What Good Is It To See the Whole World but Forfeit Our Souls? | Sojourners

What Good Is It To See the Whole World but Forfeit Our Souls?

Tackling ethical travel in a fraught tourism industry.
the photo is a image of a red church carved out of rock. The church has pilgrims surrounding it, all of them wearing white
Pilgrims gather for Christmas services at the rock-hewn Church of St. George (Biete Ghiorgis), the best known of the 11 monolithic churches in Lalibela, Ethiopia. / MWayOut / iStock

COMPLETELY BY COINCIDENCE, travel writer and translator Shahnaz Habib once joined thousands of pilgrims in Lalibela, Ethiopia. Habib’s trip happened to overlap with Ethiopian Christmas, which brings Ethiopian Orthodox Christians from across the country and world to the town, famous for its medieval rock-hewn churches.

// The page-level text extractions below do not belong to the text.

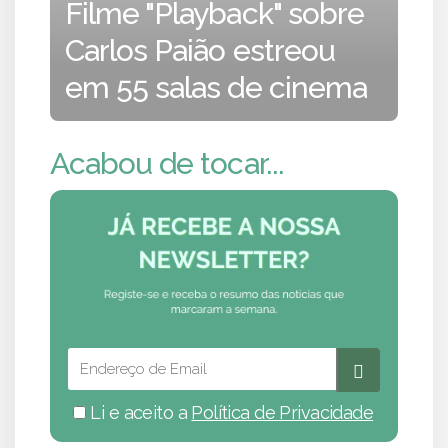
Filme "Playback" sobre
Carlos Paião estreou
em 55 salas de cinema
Acabou de tocar...
Li e aceito a
Política de Privacidade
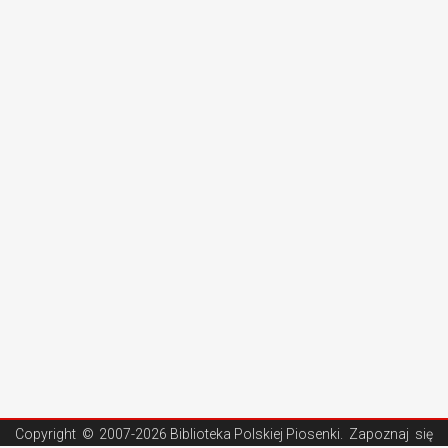
Copyright ©
2007-2026 Biblioteka Polskiej Piosenki
. Zapoznaj się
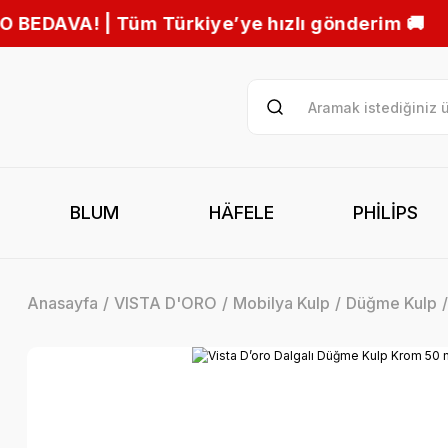
rkiye’ye hızlı gönderim 🚚
BLUM
HÄFELE
PHİLİPS
Anasayfa
VISTA D'ORO
Mobilya Kulp
Düğme Kulp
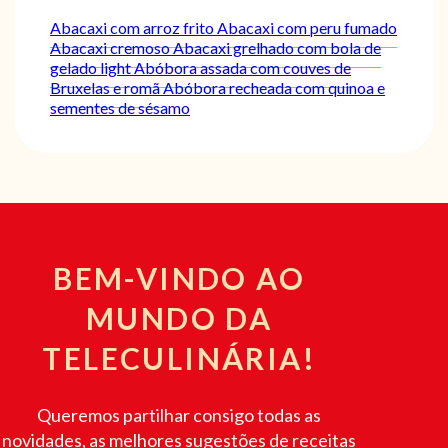
Abacaxi com arroz frito
Abacaxi com peru fumado
Abacaxi cremoso
Abacaxi grelhado com bola de
gelado light
Abóbora assada com couves de
Bruxelas e romã
Abóbora recheada com quinoa e
sementes de sésamo
BEM-VINDO AO
MUNDO DA
TELECULINÁRIA!
Queremos partilhar consigo todas as
novidades, as melhores sugestões de receitas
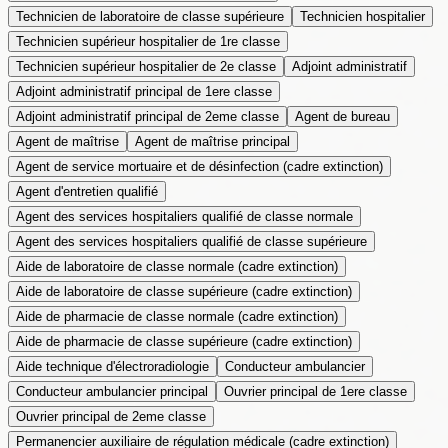
Technicien de laboratoire de classe supérieure
Technicien hospitalier
Technicien supérieur hospitalier de 1re classe
Technicien supérieur hospitalier de 2e classe
Adjoint administratif
Adjoint administratif principal de 1ere classe
Adjoint administratif principal de 2eme classe
Agent de bureau
Agent de maîtrise
Agent de maîtrise principal
Agent de service mortuaire et de désinfection (cadre extinction)
Agent d'entretien qualifié
Agent des services hospitaliers qualifié de classe normale
Agent des services hospitaliers qualifié de classe supérieure
Aide de laboratoire de classe normale (cadre extinction)
Aide de laboratoire de classe supérieure (cadre extinction)
Aide de pharmacie de classe normale (cadre extinction)
Aide de pharmacie de classe supérieure (cadre extinction)
Aide technique d'électroradiologie
Conducteur ambulancier
Conducteur ambulancier principal
Ouvrier principal de 1ere classe
Ouvrier principal de 2eme classe
Permanencier auxiliaire de régulation médicale (cadre extinction)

Detailing her experience in her book Airplane Mode, a personal history of travel with a sharp eye for the colonial legacies in tourism, Habib calls Lalibela’s churches “marvels of subterranean engineering.” Carved from red volcanic rock, they sit embedded in the ground, connected by tunnels. The complex of structures was built in the 12th century as an homage to Jerusalem, complete with replicas of Christ’s Nativity crib and tomb.

Habib observed as her fellow travelers lined up around the churches to kiss crosses offered by priests: “A kiss at the top of the cross, a kiss at the bottom, a touch of the cross to the forehead. Hundreds of kisses every hour.” She noted the procedural quality of the ritual.

“To lose oneself in a crowd. To walk the beaten path. To wait and be bored,” she writes. “Perhaps what separates the tourist and the pilgrim is not the reasons for their travel but the satisfaction that the pilgrim finds in what frustrates the tourist.”